Bank of Ireland said on Friday it has extended its financial services joint venture with the UK Post Office, which was formed in 2003, to at least the end of 2026.

The partnership will continue to focus on providing a Post Office branded range of savings, mortgages and personal loans with 2.1 million customers in the UK. The current deal was set to run out in 2023.

The UK Post Office accounted for €14 billion, or 18 per cent, of the group’s deposits at the end of June, according to its latest report. It also makes up a major portion of its €21.6 billion retail UK loan portfolio, though an exact breakdown is not provided.

Mark Spain, director of group strategy and development, had been in charge of negotiations on the extension, according to sources.

The joint venture is key to Bank of Ireland chief executive Francesca McDonagh’s target, unveiled in June last year, of expanding the group’s UK loan book by 10 per cent and doubling its profitability – measured as return on equity – by 2021 as part of a series of financial targets.

The target is premised on the UK exiting the EU with a withdrawal agreement and transition arrangements in place.

The lender also offers products in the UK through the AA and brokers.

Bank of Ireland named former Royal Bank of Scotland executive Ian McLaughlin earlier this year as the next chief executive of its UK division.
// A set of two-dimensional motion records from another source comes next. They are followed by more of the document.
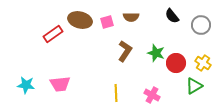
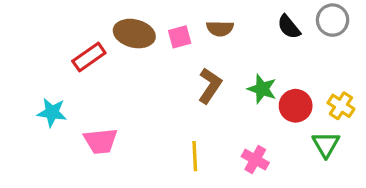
gray circle: (201, 25) -> (333, 20), moved
cyan star: (26, 85) -> (52, 112), moved
green triangle: (194, 86) -> (326, 144), turned -30

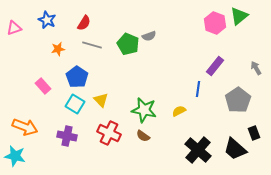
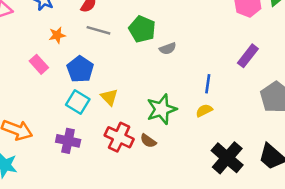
gray semicircle: (149, 36) -> (168, 49), moved
pink rectangle: (43, 86) -> (39, 64), moved
blue line: (198, 89) -> (208, 84), moved
green star: (144, 110) -> (162, 109), turned -30
brown semicircle: (143, 136) -> (148, 141), moved

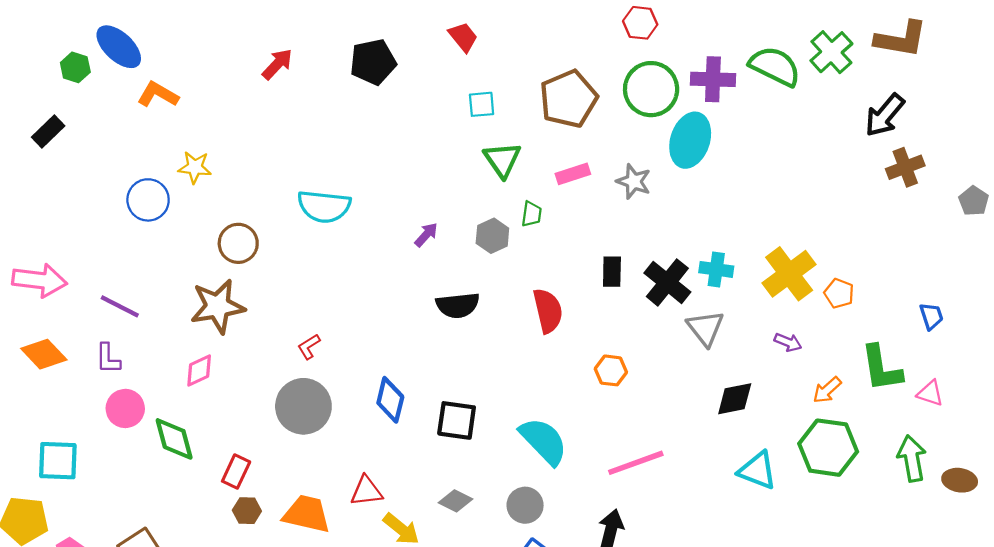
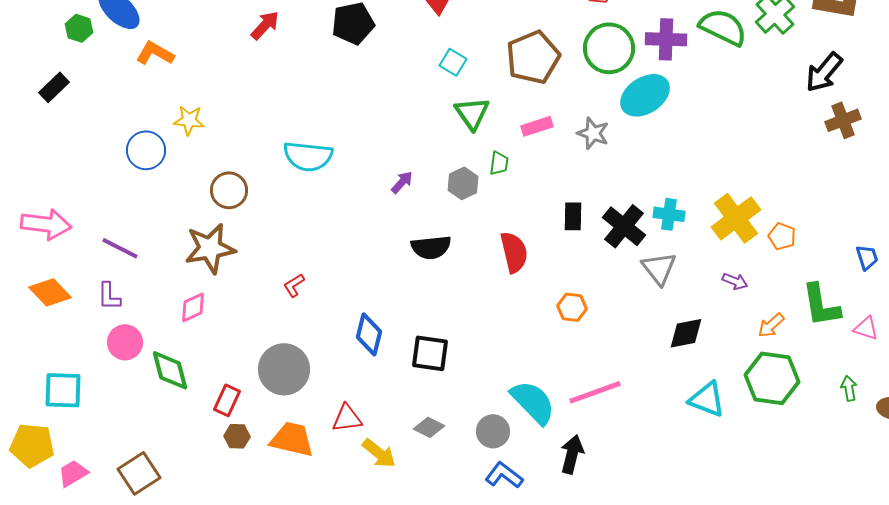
cyan square: (482, 104) -> (453, 62), turned 36
cyan ellipse: (690, 140) -> (645, 95), turned 39
gray circle: (303, 406) -> (284, 369), moved
cyan semicircle: (544, 441) -> (533, 402), moved
green arrow: (912, 458) -> (849, 388), size x0.6

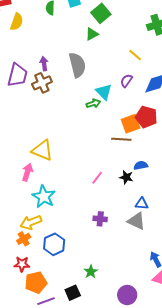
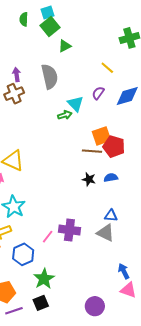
green square: (101, 13) -> (50, 26), moved
red pentagon: (146, 117) -> (114, 147), moved
black star: (126, 177) -> (89, 179), moved
pink line: (97, 178) -> (48, 237), moved
purple cross: (100, 219) -> (69, 230), size x1.5
green star: (91, 272) -> (44, 279), moved, size x1.5

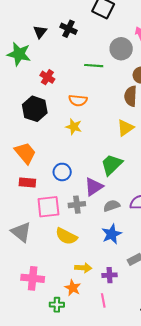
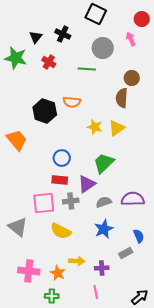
gray circle: (121, 49) -> (103, 48), moved
red cross: (47, 77) -> (49, 62), moved
black hexagon: (35, 109) -> (45, 111), moved
yellow star: (74, 127) -> (95, 127), moved
orange trapezoid: (25, 153) -> (17, 140), moved
blue circle: (62, 172) -> (62, 158), moved
red rectangle: (27, 182) -> (60, 180), moved
orange star: (73, 288) -> (58, 273), moved

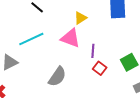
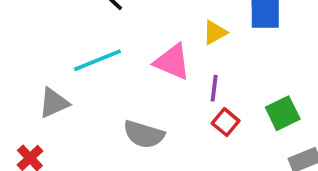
yellow triangle: (80, 18) -> (215, 33), moved
gray semicircle: (57, 77) -> (144, 134), turned 70

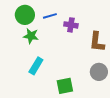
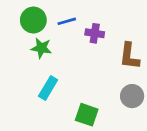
green square: (65, 86) -> (87, 115), turned 30

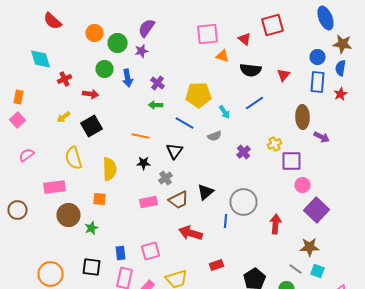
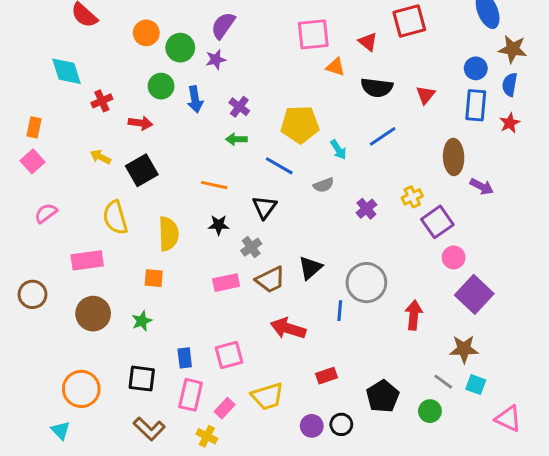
yellow arrow: (64, 117) -> (100, 157), turned 64
purple square: (292, 161) -> (437, 222), turned -35
brown circle: (68, 215) -> (93, 314), moved

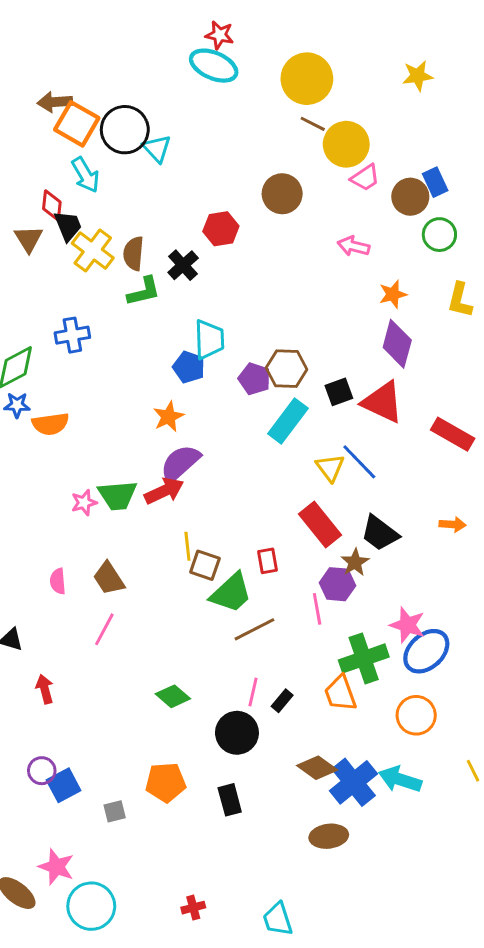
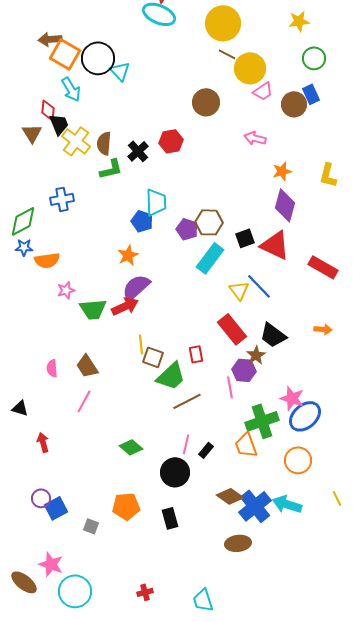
red hexagon: (221, 229) -> (171, 141), moved
green circle: (439, 235) -> (314, 58), moved
pink star: (84, 503) -> (66, 290), moved
gray square: (115, 811) -> (91, 526), turned 35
He will succeed Des Crowley, who is due to retire in the coming months.

Growth strategy

The group’s UK growth strategy is being driven by an increased focus on higher loan-to-value mortgage offerings to first-time buyers and equity-release loans to seniors, which are seen as more profitable than mass-market products.

In June, Bank of Ireland agreed to sell its capital-intensive UK credit card portfolio at face value of about £530 million (€597m) to special purpose investment vehicles advised by affiliates of Centerbridge Partners Europe LLP and Jaja Finance.

The portfolio comprises the Post Office, the AA and Bank of Ireland’s branded consumer credit cards.

The bank also exited unprofitable Post Office ATMs and current accounts in the first half of this year.